We’ve long known that the pandemic affects different groups of students and different types of institutions differently. A new survey
of thousands of students at historically Black colleges gives us a clearer glimpse of just how acutely these past couple of years have affected them.
For one, Covid-19 directly impacted them and their families. One out of four of the 5,000 students surveyed said a friend or family member of theirs had died from the virus.
The students also reported food and housing challenges during the pandemic: 46% said they were food insecure, with limited nutritional food available, and 55% said they did not have access to affordable and safe housing. Those problems were even more likely to be reported by students who were parents, women, low-income, or identified as LGBTQ.
The survey was conducted by The Hope Center for College, Community and Justice as well as the Center for Historically Black Colleges & Universities at Virginia Union University.
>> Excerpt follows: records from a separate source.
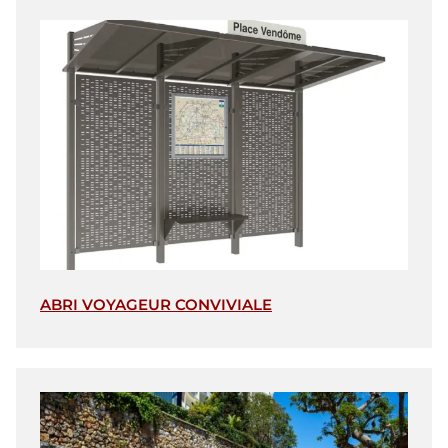
ABRI VOYAGEUR CONVIVIALE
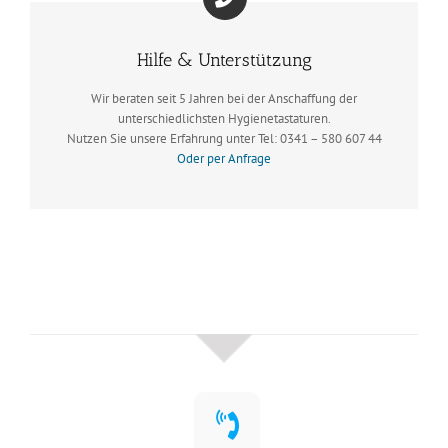
Hilfe & Unterstützung
Wir beraten seit 5 Jahren bei der Anschaffung der
unterschiedlichsten Hygienetastaturen.
Nutzen Sie unsere Erfahrung unter Tel: 0341 – 580 607 44
Oder per Anfrage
It was done in part to understand basic needs and pandemic challenges HBCU students faced during fall 2020.
Terrell Strayhorn, one of the report researchers and provost and senior vice president at Virginia Union University, says the research offers an updated understanding of what students are going through.
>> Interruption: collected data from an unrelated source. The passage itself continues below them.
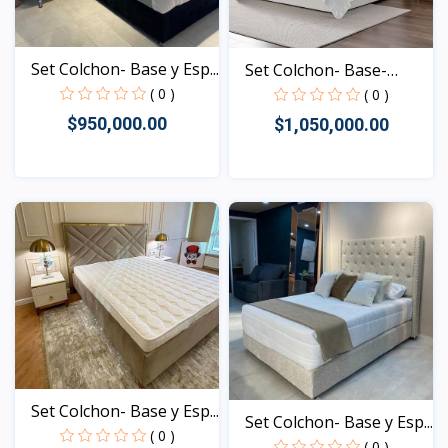
Set Colchon- Base y Esp...
Set Colchon- Base-
Espa...
( 0 )
( 0 )
$950,000.00
$1,050,000.00
Vista
Vista
Set Colchon- Base y Esp...
Set Colchon- Base y Esp...
( 0 )
( 0 )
“We start by knowing that there are racialized inequities in the system of higher education,” Strayhorn says. “But what I think we learned from the report is how those pre-existing conditions were exacerbated and made more complicated, and in some cases heightened, by other aspects of the pandemic.”
HBCUs serve students who are first-generation or low-income and many lost their jobs or did not have access to healthcare, Strayhorn said.
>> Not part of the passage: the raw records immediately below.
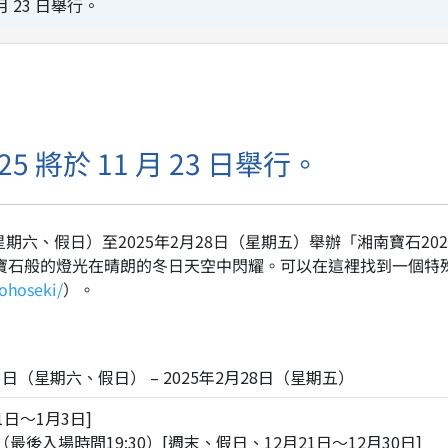
 月 23 日舉行。
25 將於 11 月 23 日舉行。
（星期六、假日）至2025年2月28日（星期五）舉辦「湘南寶石202
看到寶石般的燈光在晴朗的冬日天空中閃耀。可以在這裡找到一個特
ohoseki/
）。
23日（星期六、假日） – 2025年2月28日（星期五）
1日～1月3日]
:00（最後入場時間19:30）[週末、假日、12月21日～12月30日]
By revealing the depth of students’ challenges with basic needs, the survey is painting a clearer picture for colleges of what might get in the way of their students’ performance.
“We have pretty incredible science that shows their ability to deeply engage and to focus and direct their attention is hijacked because they’re distracted by these fundamental needs,” Strayhorn says. “These factors get in the way of their success. We’ve got to keep that on the radar.”
Along with the study, the Hope Center and the Center for the Study of HBCUs launched a coalition
called #RealCollegeHBCU. The coalition will work with 10 HBCUs to address students’ needs, enrollment declines, and other institutional services. Each partnered university will have data-driven training sessions.
In the past, the Hope Center worked with HBCUs in Virginia along with state government to create a pilot program that offered wraparound support services from housing to food to childcare to transportation, all in an effort to help students continue school.
“Talking to a lot of students I’ve heard so many stories about life getting in the way and they might not be able to finish their credentials,” says Atif Qarni, the managing director for external affairs at The Hope Center.
Institutions need to be creative in finding ways to help students in a more holistic manner, he said.
Together, the coalition will work with historically Black college partners to review their own institutional policies and advocate for more state and national level support. For example, Strayhorn said, the coalition can offer technical assistance to work with partnered universities in allocating federal resources and emergency aid to address student needs.